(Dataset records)
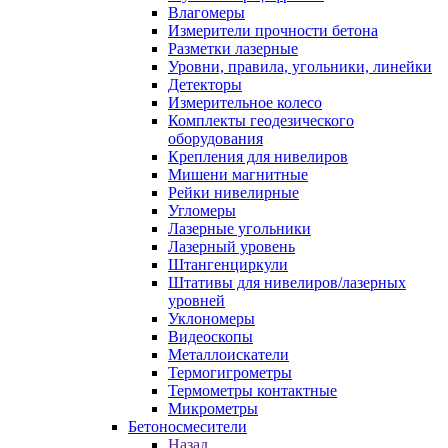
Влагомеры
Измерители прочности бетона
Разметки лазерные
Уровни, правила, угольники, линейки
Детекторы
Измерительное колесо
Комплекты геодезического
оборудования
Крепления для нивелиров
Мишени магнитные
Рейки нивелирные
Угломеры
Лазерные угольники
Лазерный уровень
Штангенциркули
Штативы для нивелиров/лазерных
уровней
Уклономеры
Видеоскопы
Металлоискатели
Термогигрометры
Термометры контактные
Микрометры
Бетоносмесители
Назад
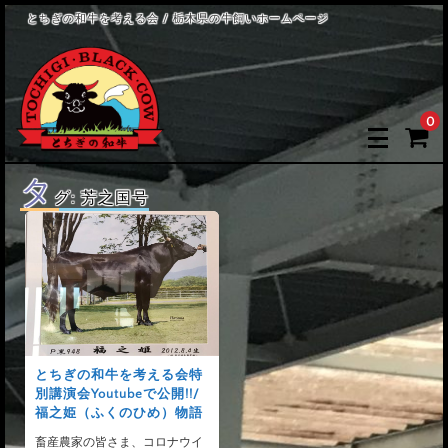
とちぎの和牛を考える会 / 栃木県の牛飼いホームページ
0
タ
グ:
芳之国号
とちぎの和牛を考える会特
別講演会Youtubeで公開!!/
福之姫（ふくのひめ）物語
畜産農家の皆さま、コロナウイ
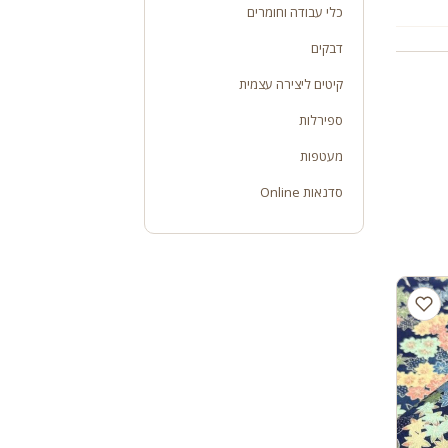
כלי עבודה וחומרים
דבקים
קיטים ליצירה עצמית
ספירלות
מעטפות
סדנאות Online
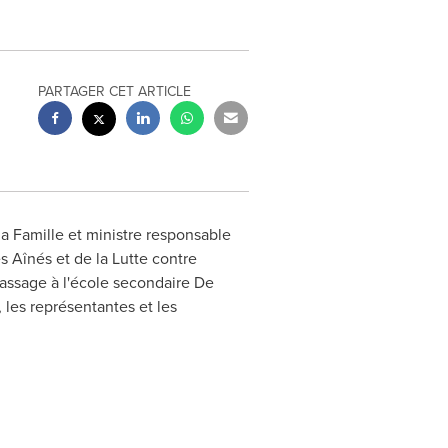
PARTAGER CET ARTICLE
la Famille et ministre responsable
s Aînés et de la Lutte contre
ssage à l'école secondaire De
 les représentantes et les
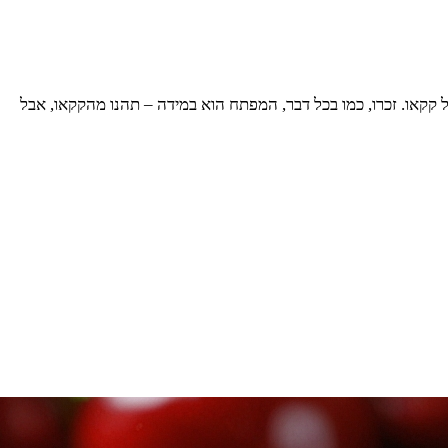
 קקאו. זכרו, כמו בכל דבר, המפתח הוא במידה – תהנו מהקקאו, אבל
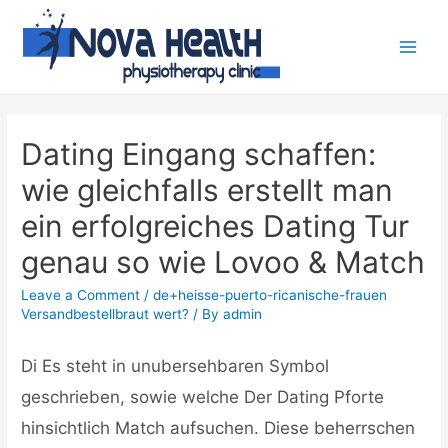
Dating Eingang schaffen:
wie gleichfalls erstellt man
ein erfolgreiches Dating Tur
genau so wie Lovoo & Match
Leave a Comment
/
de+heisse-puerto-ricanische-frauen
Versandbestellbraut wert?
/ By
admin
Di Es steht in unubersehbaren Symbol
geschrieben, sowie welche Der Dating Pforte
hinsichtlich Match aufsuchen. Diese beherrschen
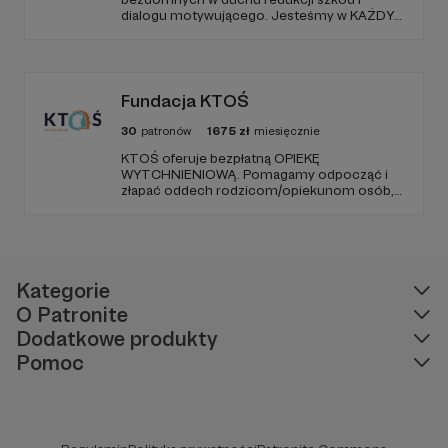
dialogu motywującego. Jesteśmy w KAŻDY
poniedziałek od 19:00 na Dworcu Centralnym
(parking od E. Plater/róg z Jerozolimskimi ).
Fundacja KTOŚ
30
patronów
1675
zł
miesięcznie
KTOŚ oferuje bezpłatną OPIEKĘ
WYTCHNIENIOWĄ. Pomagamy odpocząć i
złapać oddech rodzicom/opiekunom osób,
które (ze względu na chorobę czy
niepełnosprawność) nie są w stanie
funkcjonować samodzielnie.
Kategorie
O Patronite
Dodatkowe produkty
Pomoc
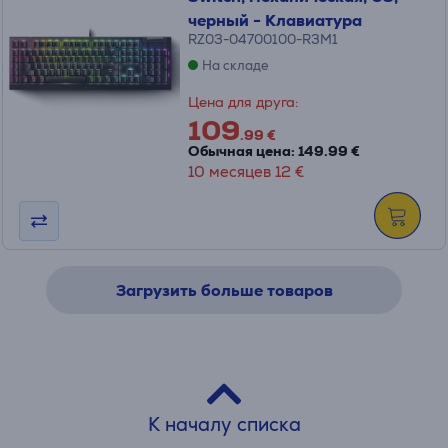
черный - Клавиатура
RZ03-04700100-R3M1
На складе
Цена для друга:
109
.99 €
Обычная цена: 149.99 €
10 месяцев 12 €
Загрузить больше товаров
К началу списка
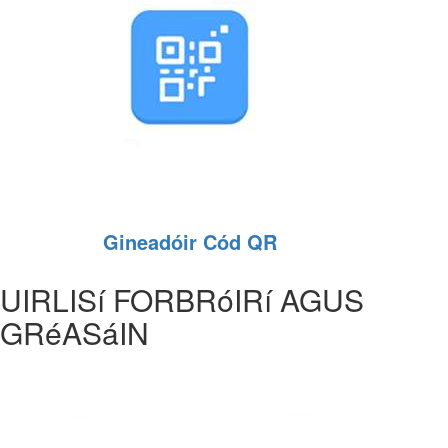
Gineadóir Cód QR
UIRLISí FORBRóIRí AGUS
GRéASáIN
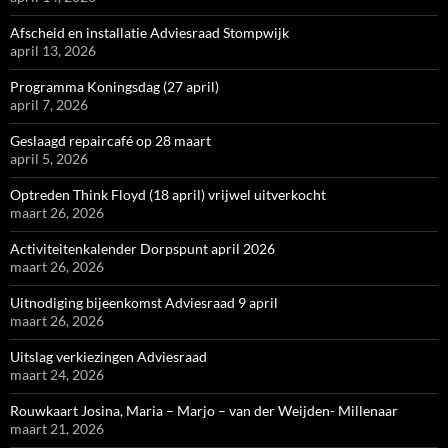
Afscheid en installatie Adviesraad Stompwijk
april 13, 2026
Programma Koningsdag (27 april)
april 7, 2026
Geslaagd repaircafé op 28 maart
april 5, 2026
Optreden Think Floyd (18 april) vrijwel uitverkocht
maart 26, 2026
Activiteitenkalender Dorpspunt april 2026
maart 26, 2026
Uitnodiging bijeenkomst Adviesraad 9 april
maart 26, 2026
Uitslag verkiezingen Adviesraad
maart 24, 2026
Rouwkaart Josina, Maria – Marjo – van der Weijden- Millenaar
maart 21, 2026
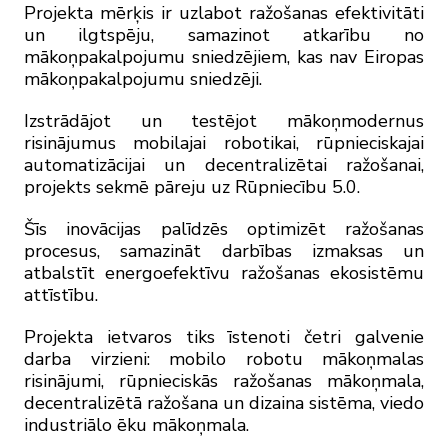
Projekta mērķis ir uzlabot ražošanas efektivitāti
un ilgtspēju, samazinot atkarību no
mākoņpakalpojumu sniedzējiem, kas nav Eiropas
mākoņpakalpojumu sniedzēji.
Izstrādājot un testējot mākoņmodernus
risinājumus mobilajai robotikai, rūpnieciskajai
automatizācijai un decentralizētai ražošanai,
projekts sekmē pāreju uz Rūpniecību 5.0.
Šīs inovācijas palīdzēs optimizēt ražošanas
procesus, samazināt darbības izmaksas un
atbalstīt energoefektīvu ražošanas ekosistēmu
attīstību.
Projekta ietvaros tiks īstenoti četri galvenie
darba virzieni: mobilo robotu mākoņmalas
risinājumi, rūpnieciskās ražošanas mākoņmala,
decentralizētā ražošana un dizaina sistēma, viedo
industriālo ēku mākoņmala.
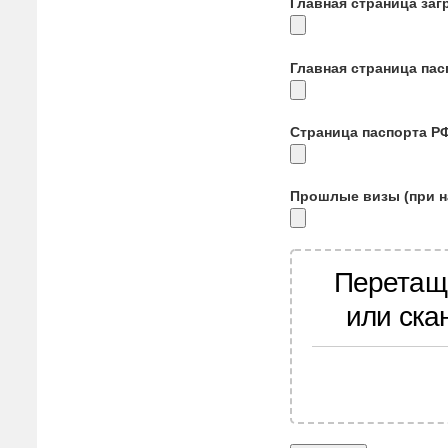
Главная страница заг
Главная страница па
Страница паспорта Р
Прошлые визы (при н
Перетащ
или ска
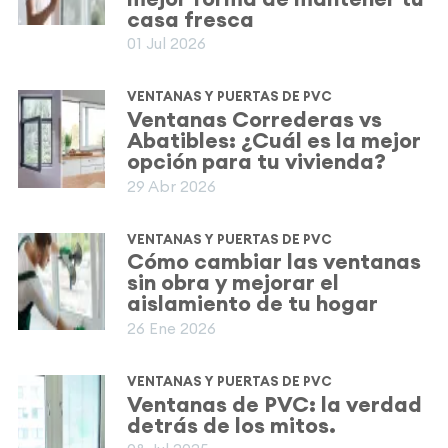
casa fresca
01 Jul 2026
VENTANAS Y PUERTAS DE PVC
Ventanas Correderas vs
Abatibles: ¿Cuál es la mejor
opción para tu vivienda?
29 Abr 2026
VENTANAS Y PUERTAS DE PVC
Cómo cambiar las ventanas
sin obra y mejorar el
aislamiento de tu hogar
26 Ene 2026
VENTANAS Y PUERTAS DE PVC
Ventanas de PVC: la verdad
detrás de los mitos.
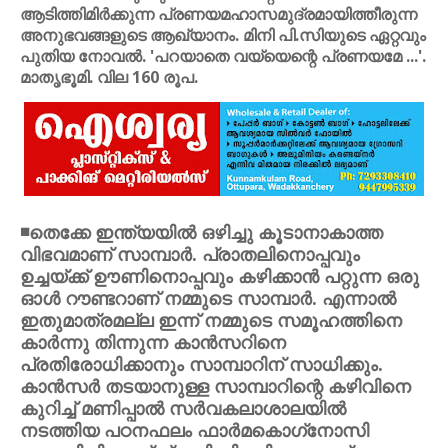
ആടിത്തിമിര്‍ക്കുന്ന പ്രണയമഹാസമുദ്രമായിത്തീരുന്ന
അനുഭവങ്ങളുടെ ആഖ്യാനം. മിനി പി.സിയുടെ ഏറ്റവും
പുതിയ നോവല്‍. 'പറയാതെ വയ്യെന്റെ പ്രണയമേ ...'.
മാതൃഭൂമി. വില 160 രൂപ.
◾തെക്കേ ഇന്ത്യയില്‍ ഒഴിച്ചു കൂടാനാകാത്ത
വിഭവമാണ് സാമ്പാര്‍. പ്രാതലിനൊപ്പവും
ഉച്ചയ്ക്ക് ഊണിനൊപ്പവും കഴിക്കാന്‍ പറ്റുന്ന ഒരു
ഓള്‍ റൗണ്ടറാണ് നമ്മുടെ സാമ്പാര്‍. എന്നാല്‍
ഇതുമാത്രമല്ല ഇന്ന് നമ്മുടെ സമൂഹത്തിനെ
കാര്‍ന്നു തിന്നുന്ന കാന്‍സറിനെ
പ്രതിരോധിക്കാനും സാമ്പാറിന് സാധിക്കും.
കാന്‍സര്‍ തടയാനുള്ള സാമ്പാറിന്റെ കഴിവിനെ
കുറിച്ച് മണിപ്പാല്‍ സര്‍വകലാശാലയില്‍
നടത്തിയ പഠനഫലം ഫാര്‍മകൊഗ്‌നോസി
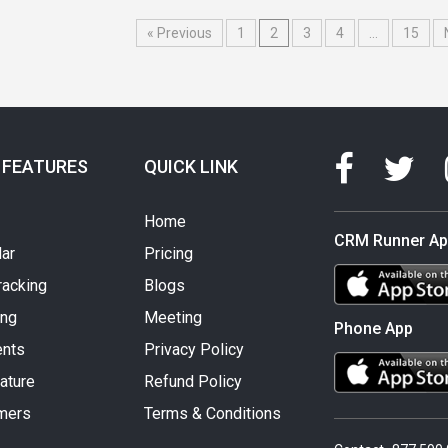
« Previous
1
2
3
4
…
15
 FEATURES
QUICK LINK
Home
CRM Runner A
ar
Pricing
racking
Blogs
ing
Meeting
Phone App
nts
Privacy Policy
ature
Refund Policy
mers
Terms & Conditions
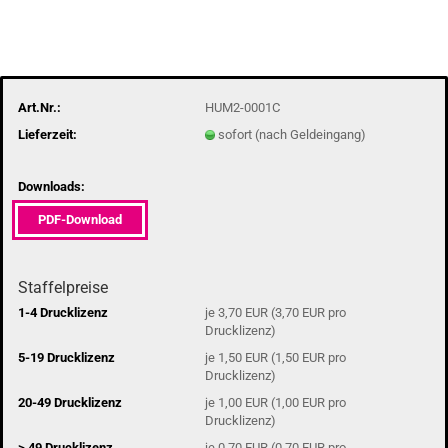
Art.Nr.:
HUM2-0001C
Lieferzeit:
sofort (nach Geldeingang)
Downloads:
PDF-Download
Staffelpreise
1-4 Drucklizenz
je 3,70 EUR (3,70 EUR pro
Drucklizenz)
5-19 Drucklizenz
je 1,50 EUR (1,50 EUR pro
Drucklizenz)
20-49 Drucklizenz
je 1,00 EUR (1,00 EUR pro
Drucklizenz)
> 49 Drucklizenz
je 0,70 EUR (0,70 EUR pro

● **Required action**
With images omitted, retype the data word for word.

● **Solution for this problem**
Влагомеры
Измерители прочности бетона
Разметки лазерные
Уровни, правила, угольники, линейки
Детекторы
Измерительное колесо
Комплекты геодезического
оборудования
Крепления для нивелиров
Мишени магнитные
Рейки нивелирные
Угломеры
Лазерные угольники
Лазерный уровень
Штангенциркули
Штативы для нивелиров/лазерных
уровней
Уклономеры
Видеоскопы
Металлоискатели
Термогигрометры
Термометры контактные
Микрометры
Бетоносмесители
Назад
とちぎの和牛を考える会 / 栃木県の牛飼いホームページ
0
タ
グ:
芳之国号
とちぎの和牛を考える会特
別講演会Youtubeで公開!!/
福之姫（ふくのひめ）物語
畜産農家の皆さま、コロナウイ
כלי עבודה וחומרים
דבקים
קיטים ליצירה עצמית
ספירלות
מעטפות
סדנאות Online
PARTAGER CET ARTICLE
la Famille et ministre responsable
s Aînés et de la Lutte contre
ssage à l'école secondaire De
 les représentantes et les
 קקאו. זכרו, כמו בכל דבר, המפתח הוא במידה – תהנו מהקקאו, אבל
Dating Eingang schaffen:
wie gleichfalls erstellt man
ein erfolgreiches Dating Tur
genau so wie Lovoo & Match
Leave a Comment
/
de+heisse-puerto-ricanische-frauen
Versandbestellbraut wert?
/ By
admin
Di Es steht in unubersehbaren Symbol
geschrieben, sowie welche Der Dating Pforte
hinsichtlich Match aufsuchen. Diese beherrschen
dialogu motywującego. Jesteśmy w KAŻDY
poniedziałek od 19:00 na Dworcu Centralnym
(parking od E. Plater/róg z Jerozolimskimi ).
Fundacja KTOŚ
30
patronów
1675
zł
miesięcznie
KTOŚ oferuje bezpłatną OPIEKĘ
WYTCHNIENIOWĄ. Pomagamy odpocząć i
złapać oddech rodzicom/opiekunom osób,
które (ze względu na chorobę czy
niepełnosprawność) nie są w stanie
funkcjonować samodzielnie.
Kategorie
O Patronite
Dodatkowe produkty
Pomoc
черный - Клавиатура
RZ03-04700100-R3M1
На складе
Цена для друга:
109
.99 €
Обычная цена: 149.99 €
10 месяцев 12 €
Загрузить больше товаров
К началу списка
Gineadóir Cód QR
UIRLISí FORBRóIRí AGUS
GRéASáIN
Afscheid en installatie Adviesraad Stompwijk
april 13, 2026
Programma Koningsdag (27 april)
april 7, 2026
Geslaagd repaircafé op 28 maart
april 5, 2026
Optreden Think Floyd (18 april) vrijwel uitverkocht
maart 26, 2026
Activiteitenkalender Dorpspunt april 2026
maart 26, 2026
Uitnodiging bijeenkomst Adviesraad 9 april
maart 26, 2026
Uitslag verkiezingen Adviesraad
maart 24, 2026
Rouwkaart Josina, Maria – Marjo – van der Weijden- Millenaar
maart 21, 2026
Projekta mērķis ir uzlabot ražošanas efektivitāti
un ilgtspēju, samazinot atkarību no
mākoņpakalpojumu sniedzējiem, kas nav Eiropas
mākoņpakalpojumu sniedzēji.
Izstrādājot un testējot mākoņmodernus
risinājumus mobilajai robotikai, rūpnieciskajai
automatizācijai un decentralizētai ražošanai,
projekts sekmē pāreju uz Rūpniecību 5.0.
Šīs inovācijas palīdzēs optimizēt ražošanas
procesus, samazināt darbības izmaksas un
atbalstīt energoefektīvu ražošanas ekosistēmu
attīstību.
Projekta ietvaros tiks īstenoti četri galvenie
darba virzieni: mobilo robotu mākoņmalas
risinājumi, rūpnieciskās ražošanas mākoņmala,
decentralizētā ražošana un dizaina sistēma, viedo
industriālo ēku mākoņmala.
Главная страница заг
Главная страница па
Страница паспорта Р
Прошлые визы (при н
Перетащ
или ска
casa fresca
01 Jul 2026
VENTANAS Y PUERTAS DE PVC
Ventanas Correderas vs
Abatibles: ¿Cuál es la mejor
opción para tu vivienda?
29 Abr 2026
VENTANAS Y PUERTAS DE PVC
Cómo cambiar las ventanas
sin obra y mejorar el
aislamiento de tu hogar
26 Ene 2026
VENTANAS Y PUERTAS DE PVC
Ventanas de PVC: la verdad
detrás de los mitos.
ആടിത്തിമിര്‍ക്കുന്ന പ്രണയമഹാസമുദ്രമായിത്തീരുന്ന
അനുഭവങ്ങളുടെ ആഖ്യാനം. മിനി പി.സിയുടെ ഏറ്റവും
പുതിയ നോവല്‍. 'പറയാതെ വയ്യെന്റെ പ്രണയമേ ...'.
മാതൃഭൂമി. വില 160 രൂപ.
◾തെക്കേ ഇന്ത്യയില്‍ ഒഴിച്ചു കൂടാനാകാത്ത
വിഭവമാണ് സാമ്പാര്‍. പ്രാതലിനൊപ്പവും
ഉച്ചയ്ക്ക് ഊണിനൊപ്പവും കഴിക്കാന്‍ പറ്റുന്ന ഒരു
ഓള്‍ റൗണ്ടറാണ് നമ്മുടെ സാമ്പാര്‍. എന്നാല്‍
ഇതുമാത്രമല്ല ഇന്ന് നമ്മുടെ സമൂഹത്തിനെ
കാര്‍ന്നു തിന്നുന്ന കാന്‍സറിനെ
പ്രതിരോധിക്കാനും സാമ്പാറിന് സാധിക്കും.
കാന്‍സര്‍ തടയാനുള്ള സാമ്പാറിന്റെ കഴിവിനെ
കുറിച്ച് മണിപ്പാല്‍ സര്‍വകലാശാലയില്‍
നടത്തിയ പഠനഫലം ഫാര്‍മകൊഗ്‌നോസി
« Previous
1
2
3
4
…
15
 FEATURES
QUICK LINK
Home
CRM Runner A
ar
Pricing
racking
Blogs
ing
Meeting
Phone App
nts
Privacy Policy
ature
Refund Policy
mers
Terms & Conditions
Art.Nr.:
HUM2-0001C
Lieferzeit:
sofort (nach Geldeingang)
Downloads:
PDF-Download
Staffelpreise
1-4 Drucklizenz
je 3,70 EUR (3,70 EUR pro
Drucklizenz)
5-19 Drucklizenz
je 1,50 EUR (1,50 EUR pro
Drucklizenz)
20-49 Drucklizenz
je 1,00 EUR (1,00 EUR pro
Drucklizenz)
> 49 Drucklizenz
je 0,70 EUR (0,70 EUR pro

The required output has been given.